- [Directions for this task]:
Retype, word for word, the line holding "공지사항 (1236, 173)" and every line below it to the end of the listing. Leave out the pictures.

- [Dataset]:

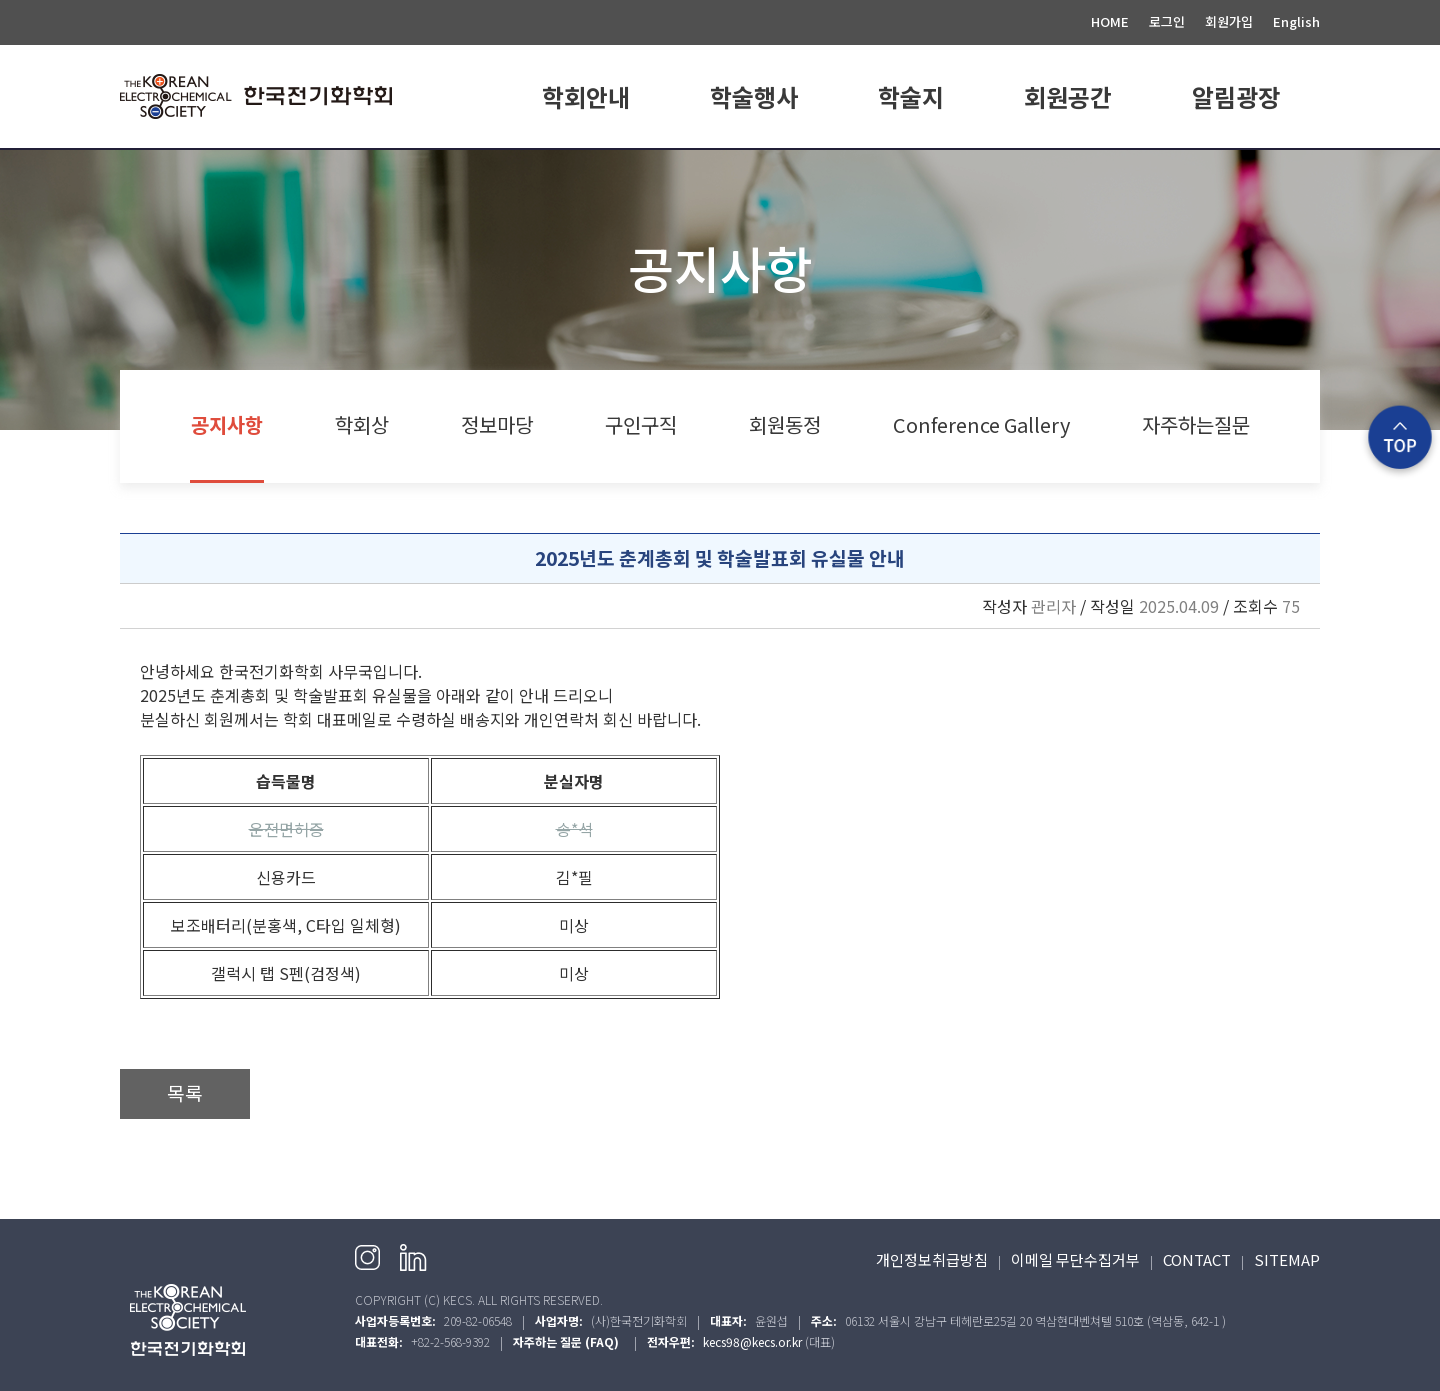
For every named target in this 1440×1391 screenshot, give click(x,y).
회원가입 (1229, 21)
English (1296, 21)
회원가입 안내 (1068, 173)
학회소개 (586, 173)
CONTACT (1197, 1259)
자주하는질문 (1196, 424)
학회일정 (754, 173)
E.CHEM (911, 173)
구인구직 (641, 424)
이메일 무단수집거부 (1075, 1259)
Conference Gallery (981, 424)
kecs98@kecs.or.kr (752, 1341)
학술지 (911, 96)
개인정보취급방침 (932, 1259)
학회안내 (586, 96)
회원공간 (1068, 96)
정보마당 (497, 424)
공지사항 (1236, 173)
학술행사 (754, 96)
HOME (1110, 21)
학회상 (362, 424)
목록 (185, 1093)
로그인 (1167, 21)
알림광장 (1236, 96)
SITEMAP (1287, 1259)
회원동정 (785, 424)
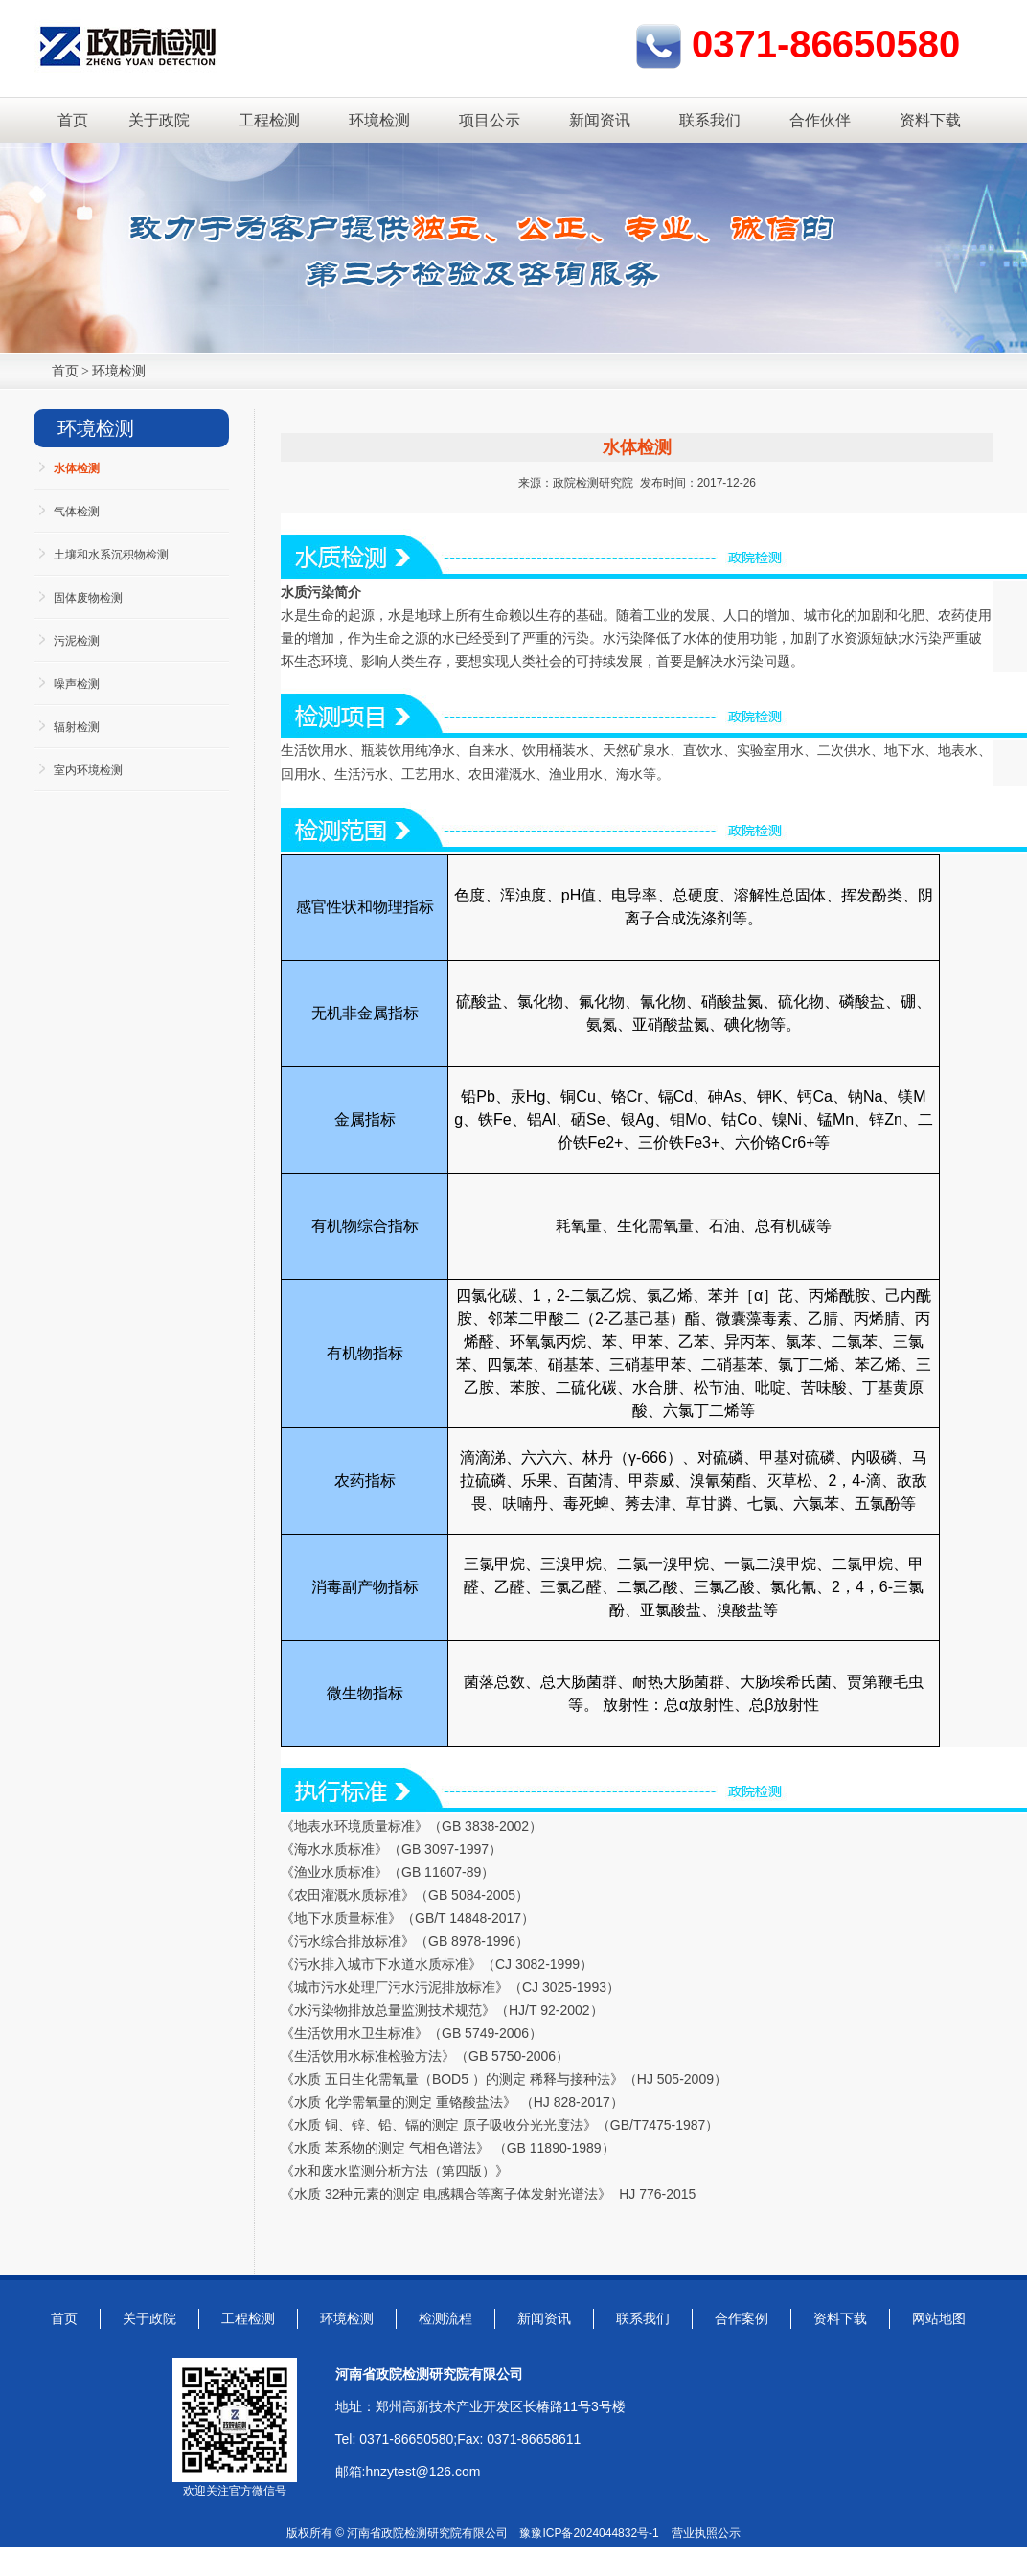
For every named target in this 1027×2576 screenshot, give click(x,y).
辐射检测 (77, 727)
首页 (72, 120)
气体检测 (77, 511)
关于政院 (159, 120)
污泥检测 (77, 641)
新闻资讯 (599, 120)
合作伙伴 (820, 120)
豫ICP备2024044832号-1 (594, 2533)
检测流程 (445, 2318)
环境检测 (379, 120)
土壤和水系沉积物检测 (111, 554)
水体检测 (77, 468)
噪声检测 (77, 684)
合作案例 (741, 2318)
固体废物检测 (88, 597)
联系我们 (710, 120)
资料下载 (930, 120)
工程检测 (269, 120)
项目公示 (489, 120)
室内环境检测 (88, 770)
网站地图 (939, 2318)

- [Response to the task]:
공지사항 (1236, 173)
학술행사 (754, 96)
HOME (1110, 21)
학회상 (362, 424)
목록 (185, 1093)
로그인 (1167, 21)
알림광장 (1236, 96)
SITEMAP (1287, 1259)
회원동정 (785, 424)
For every named target in this 1027×2576 screenshot, give click(x,y).
辐射检测 (77, 727)
首页 (72, 120)
气体检测 (77, 511)
关于政院 (159, 120)
污泥检测 (77, 641)
新闻资讯 (599, 120)
合作伙伴 (820, 120)
豫ICP备2024044832号-1 (594, 2533)
检测流程 (445, 2318)
环境检测 (379, 120)
土壤和水系沉积物检测 (111, 554)
水体检测 (77, 468)
噪声检测 (77, 684)
合作案例 (741, 2318)
固体废物检测 (88, 597)
联系我们 (710, 120)
资料下载 (930, 120)
工程检测 (269, 120)
项目公示 (489, 120)
室内环境检测 (88, 770)
网站地图 (939, 2318)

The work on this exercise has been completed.